What Does It Mean When An Insurance Company Is Acting In Bad Faith?

by Friedman & Ranzenhofer, PC on December 21, 2011

in NY Insurance Issues

Most Buffalo personal injury lawsuits involve a defendant whose damages are – at least to some extent – covered by insurance.  Motor vehicle, homeowners and other types of insurance often provide the defense, including hiring attorneys, in personal injury litigation.  When doing so, an insurance company is legally required to protect not just its own interests, but also the interests of its insured.  When it fails to do so, it may be accused of acting in “bad faith.”

There are several acts that may lead to an accusation that an insurance company is acting in bad faith, but in personal injury lawsuits, this issue usually arises when a jury returns a verdict in excess of the policy held by the insured.  While an insurance company is not required to settle every lawsuit if it has a legitimate reason to believe it has a meritorious defense or the value of the injury is well below the policy limits, it is required to take reasonable steps to protect the assets of the insured. 

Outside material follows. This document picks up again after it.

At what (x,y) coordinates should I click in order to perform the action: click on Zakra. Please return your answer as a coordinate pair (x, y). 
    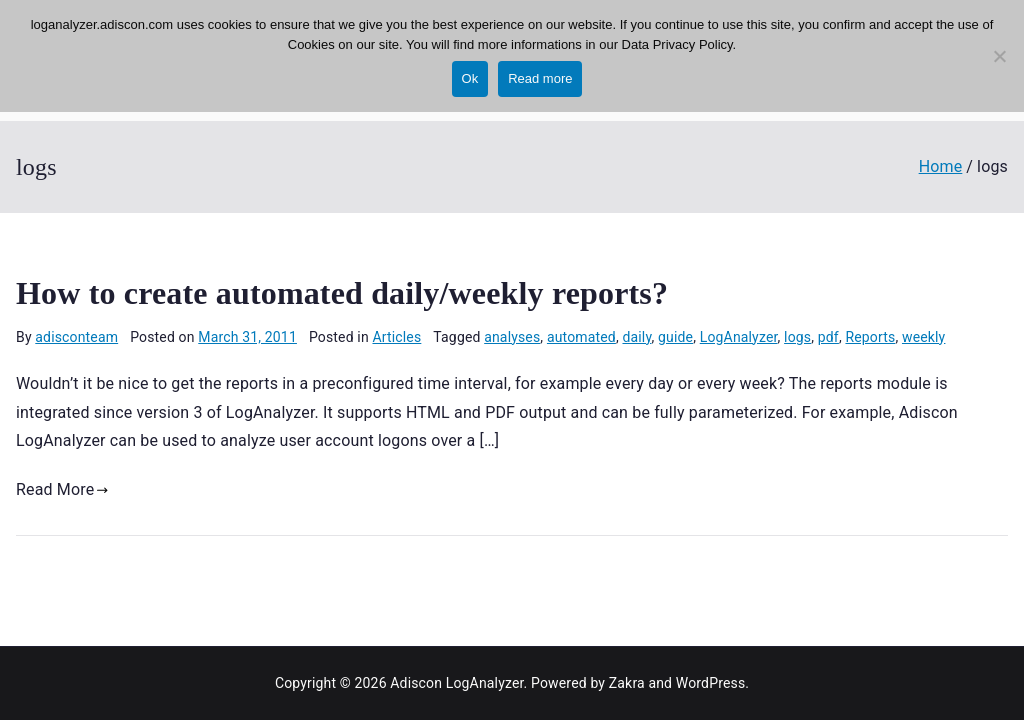
    Looking at the image, I should click on (627, 683). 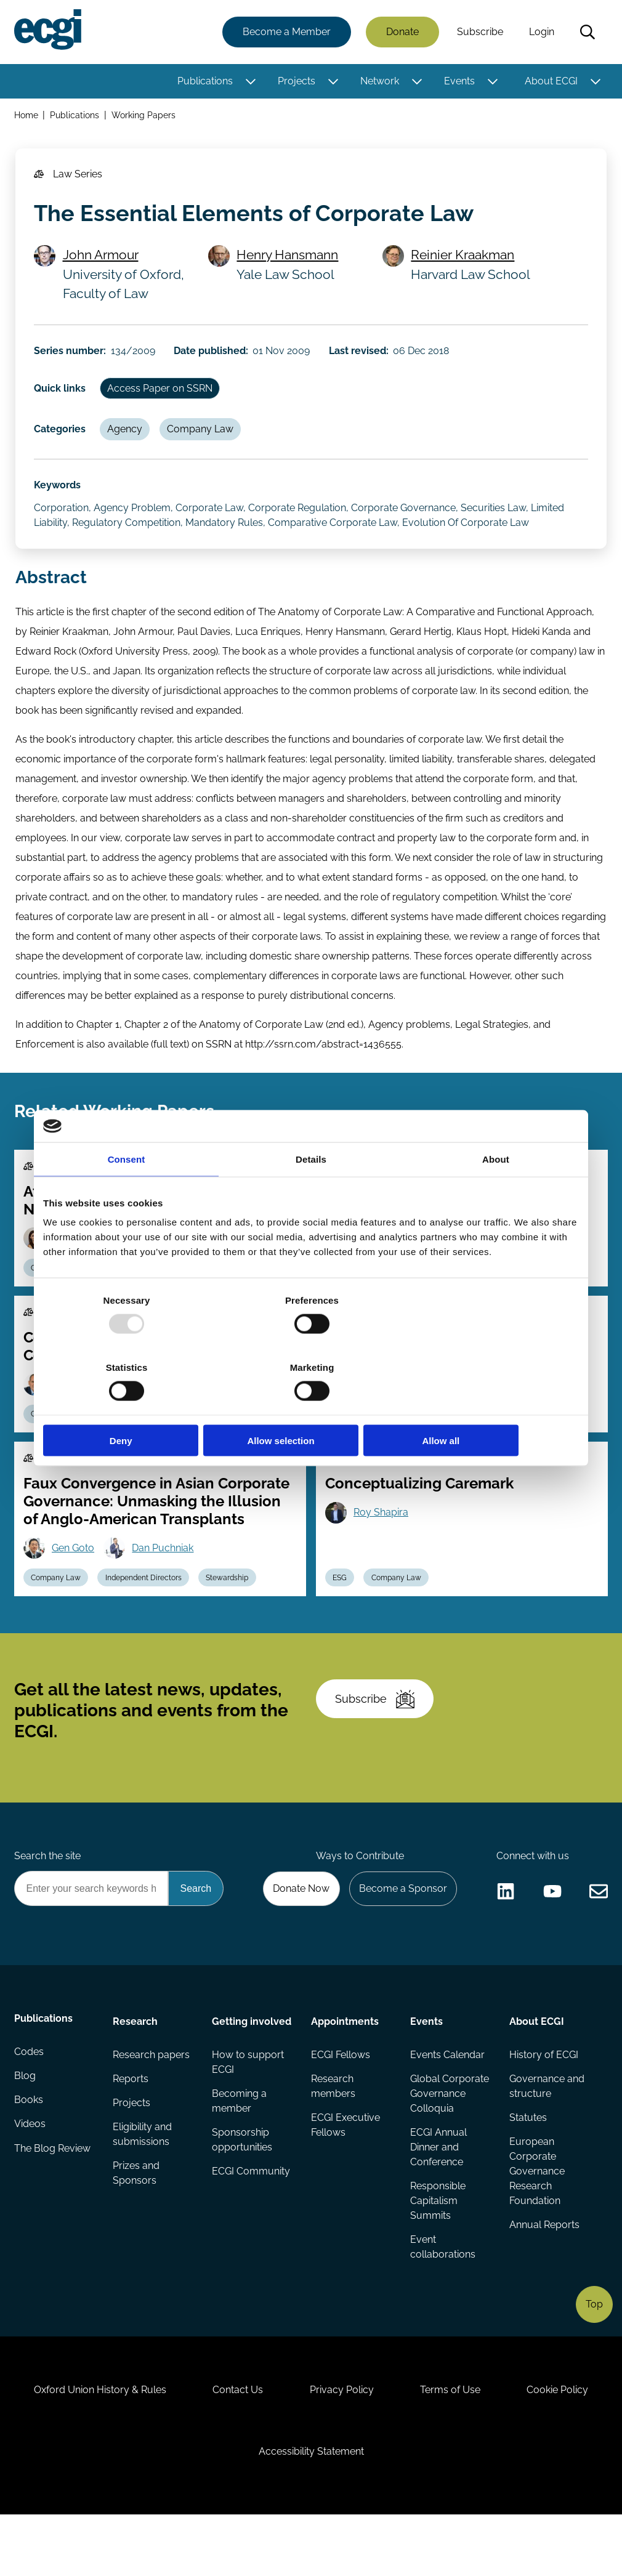 What do you see at coordinates (536, 2218) in the screenshot?
I see `European Corporate Governance Research Foundation` at bounding box center [536, 2218].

As an example, an insurance company has an opportunity to settle a personal injury lawsuit within the policy limits.  The injury is likely to be worth more than the policy limits and the insurance company’s client is clearly at fault.  The insurance company decides not to settle the lawsuit.  The matter is then taken to trial and the jury renders a verdict far above the policy limits.  Under this scenario, the insurance company may be found to have acted in bad faith and subject to civil litigation to recover the additional amount the defendant is required to pay.